● Instructions to follow: Line by line, copy the listing below exactly.

● Material for this exercise:
□ □ □ □

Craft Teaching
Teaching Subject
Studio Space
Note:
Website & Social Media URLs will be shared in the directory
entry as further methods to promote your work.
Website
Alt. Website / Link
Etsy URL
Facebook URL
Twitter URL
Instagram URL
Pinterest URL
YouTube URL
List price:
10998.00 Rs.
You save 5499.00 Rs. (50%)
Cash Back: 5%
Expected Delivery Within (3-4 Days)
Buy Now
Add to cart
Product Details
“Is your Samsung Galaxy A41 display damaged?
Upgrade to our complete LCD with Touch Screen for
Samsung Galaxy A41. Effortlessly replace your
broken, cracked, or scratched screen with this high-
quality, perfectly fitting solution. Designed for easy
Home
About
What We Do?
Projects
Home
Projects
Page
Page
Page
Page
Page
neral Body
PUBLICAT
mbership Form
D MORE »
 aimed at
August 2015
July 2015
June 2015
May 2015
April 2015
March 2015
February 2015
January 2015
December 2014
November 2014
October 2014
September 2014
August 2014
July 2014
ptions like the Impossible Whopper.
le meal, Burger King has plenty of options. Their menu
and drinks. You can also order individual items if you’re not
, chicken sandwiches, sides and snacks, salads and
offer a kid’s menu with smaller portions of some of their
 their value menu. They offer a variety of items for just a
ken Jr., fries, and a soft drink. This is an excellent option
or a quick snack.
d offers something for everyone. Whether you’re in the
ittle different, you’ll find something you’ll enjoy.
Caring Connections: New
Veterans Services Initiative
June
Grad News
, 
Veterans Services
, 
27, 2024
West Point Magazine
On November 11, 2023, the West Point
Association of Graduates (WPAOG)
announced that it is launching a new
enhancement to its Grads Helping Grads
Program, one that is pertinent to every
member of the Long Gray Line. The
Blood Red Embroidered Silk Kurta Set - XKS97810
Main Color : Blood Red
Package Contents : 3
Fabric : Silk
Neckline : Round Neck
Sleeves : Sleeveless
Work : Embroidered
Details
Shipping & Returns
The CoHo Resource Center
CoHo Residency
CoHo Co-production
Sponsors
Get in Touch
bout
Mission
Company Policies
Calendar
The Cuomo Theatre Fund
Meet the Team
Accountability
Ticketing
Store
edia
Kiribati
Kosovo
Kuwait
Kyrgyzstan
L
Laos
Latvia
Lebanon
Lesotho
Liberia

□ □ □ □

● The answer:
Craft Teaching
Teaching Subject
Studio Space
Note:
Website & Social Media URLs will be shared in the directory
entry as further methods to promote your work.
Website
Alt. Website / Link
Etsy URL
Facebook URL
Twitter URL
Instagram URL
Pinterest URL
YouTube URL
List price:
10998.00 Rs.
You save 5499.00 Rs. (50%)
Cash Back: 5%
Expected Delivery Within (3-4 Days)
Buy Now
Add to cart
Product Details
“Is your Samsung Galaxy A41 display damaged?
Upgrade to our complete LCD with Touch Screen for
Samsung Galaxy A41. Effortlessly replace your
broken, cracked, or scratched screen with this high-
quality, perfectly fitting solution. Designed for easy
Home
About
What We Do?
Projects
Home
Projects
Page
Page
Page
Page
Page
neral Body
PUBLICAT
mbership Form
D MORE »
 aimed at
August 2015
July 2015
June 2015
May 2015
April 2015
March 2015
February 2015
January 2015
December 2014
November 2014
October 2014
September 2014
August 2014
July 2014
ptions like the Impossible Whopper.
le meal, Burger King has plenty of options. Their menu
and drinks. You can also order individual items if you’re not
, chicken sandwiches, sides and snacks, salads and
offer a kid’s menu with smaller portions of some of their
 their value menu. They offer a variety of items for just a
ken Jr., fries, and a soft drink. This is an excellent option
or a quick snack.
d offers something for everyone. Whether you’re in the
ittle different, you’ll find something you’ll enjoy.
Caring Connections: New
Veterans Services Initiative
June
Grad News
, 
Veterans Services
, 
27, 2024
West Point Magazine
On November 11, 2023, the West Point
Association of Graduates (WPAOG)
announced that it is launching a new
enhancement to its Grads Helping Grads
Program, one that is pertinent to every
member of the Long Gray Line. The
Blood Red Embroidered Silk Kurta Set - XKS97810
Main Color : Blood Red
Package Contents : 3
Fabric : Silk
Neckline : Round Neck
Sleeves : Sleeveless
Work : Embroidered
Details
Shipping & Returns
The CoHo Resource Center
CoHo Residency
CoHo Co-production
Sponsors
Get in Touch
bout
Mission
Company Policies
Calendar
The Cuomo Theatre Fund
Meet the Team
Accountability
Ticketing
Store
edia
Kiribati
Kosovo
Kuwait
Kyrgyzstan
L
Laos
Latvia
Lebanon
Lesotho
Liberia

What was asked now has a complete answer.